Photo: The Canadian Press
Attorney Jessica Zita, representing Lisa Banfield, addresses the Mass Casualty Commission’s inquiry into the mass murders in rural Nova Scotia on 18/19. April 2020 in Truro, NS on Thursday September 22, 2022. Gabriel Wortman, dressed as an RCMP officer and driving a replica police cruiser, murdered 22 people. THE CANADIAN PRESS/Andrew Vaughan
The spouse of the gunman who killed 22 Nova Scotians in the 2020 mass shooting is calling for improved police training and handling of domestic violence.
Jessica Zita, a lawyer representing the killer’s spouse Lisa Banfield, told a federal-provincial inquiry Thursday that police should have identified the gunman as a high risk of causing significant violence given his “alarming history.”
“Police failed to protect the people of Nova Scotia from the perpetrator by failing to follow up on opportunities to identify him as a risk on a number of occasions dating back several years,” Zita said Thursday.
Long before Gabriel Wortman killed 22 people in his April 2020 rampage through rural Nova Scotia, he assaulted a teenager in 2001, he threatened to kill his parents in 2010, and he told someone he wanted to “kill a cop” in 2011.
A former neighbor of the gunman, Brenda Forbes, has testified that she told police Wortman had pinned Banfield to the ground in July 2013, but nothing was done about it.
Zita said police should update their protocols and training so they are better equipped to identify “high-risk circumstances” and respond to domestic violence.
“There needs to be a mandate to train officers to respect and empower victims of domestic violence, including those who are reluctant and ambivalent,” Zita said.
“Police forces should be trained in coercive control and how it manifests itself,” she said.
Erin Breen, who represents the Women’s Legal Education and Action Fund, the Avalon Sexual Assault Center and Wellness Within, told the study that data shows a high correlation between the perpetrators of mass killings and prior history of gender-based violence.
Banfield has testified that Wortman assaulted her and threatened her with a gun on numerous occasions throughout their 19-year relationship. Inquiries interviews have also shown that he was abusive with his first wife.
“It is therefore at our peril that we as a society cling to uninformed biases and stereotypes to dismiss gender-based violence as a private matter that does not affect us personally,” Breen said.
Zita also told the inquest that the RCMP’s conduct while gathering information to charge Banfield with supplying ammunition to the gunman was misleading, “ill-informed and out of touch.”
Banfield, her brother and her brother-in-law were charged in December 2020 with supplying ammunition to Wortman prior to the mass shooting, although none of them knew how the ammunition would be used. Their charges have been resolved through restorative justice.
The lawyer said RCMP officers feigned sensitivity in their many conversations with Banfield after the mass shooting while “planning” to charge her. Zita said one of Banfield’s lawyers asked the police to warn them if they began investigating Banfield as a suspect, but that did not happen.

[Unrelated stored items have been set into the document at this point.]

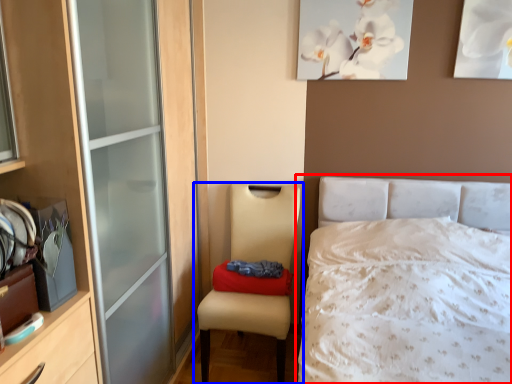 Question: Among these objects, which one is farthest to the camera, bed (highlighted by a red box) or chair (highlighted by a blue box)?

Choices:
 (A) bed
 (B) chair

Answer: (B) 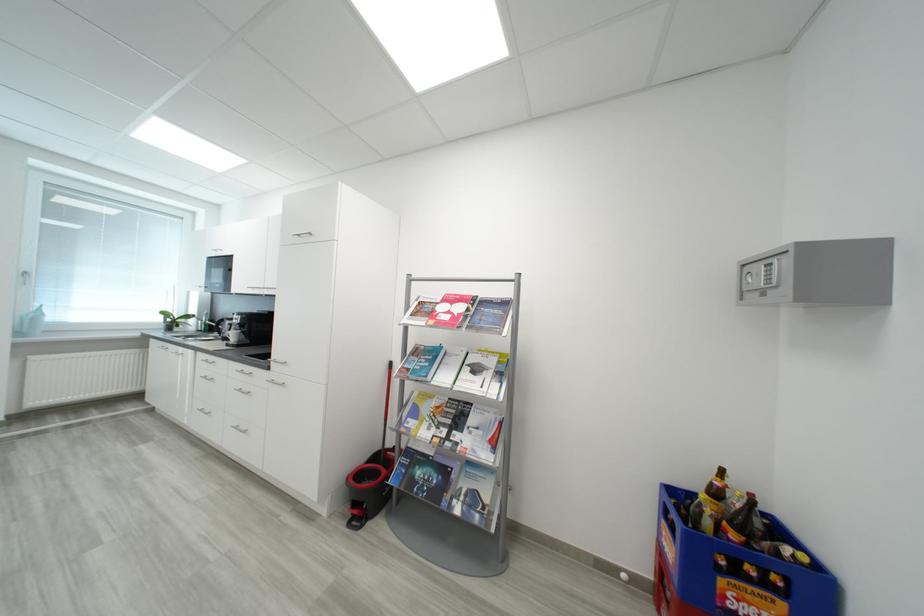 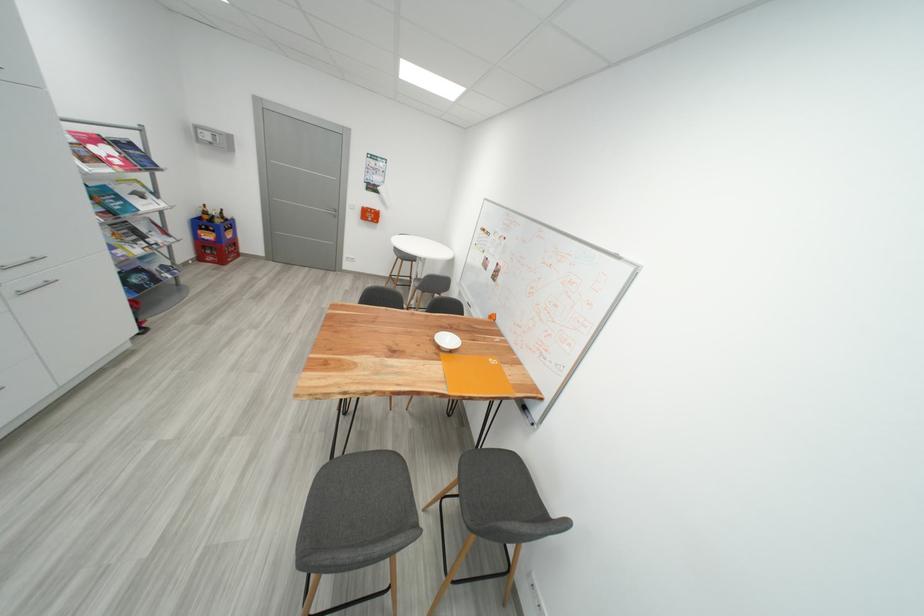 Where in the second image is the point corresponding to [283,382] from the first image?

“The police need to know that this is inappropriate action on their part and inappropriate behavior to betray the trust of a victim of domestic violence,” Zita said.
The inquiry is scheduled to have its final day of public proceedings on Friday, although commission advisers say they are keeping an eye on Hurricane Fiona as it heads to the east coast to ensure it is safe for participants to take part.
The federal Department of Justice, the Attorney General for Nova Scotia, the National Police Federation and the East Coast Prison Justice Society are scheduled to make final submissions Friday.
Members of the public will continue to be able to submit proposals to the inquiry via telephone, email, survey and mail until the end of the month.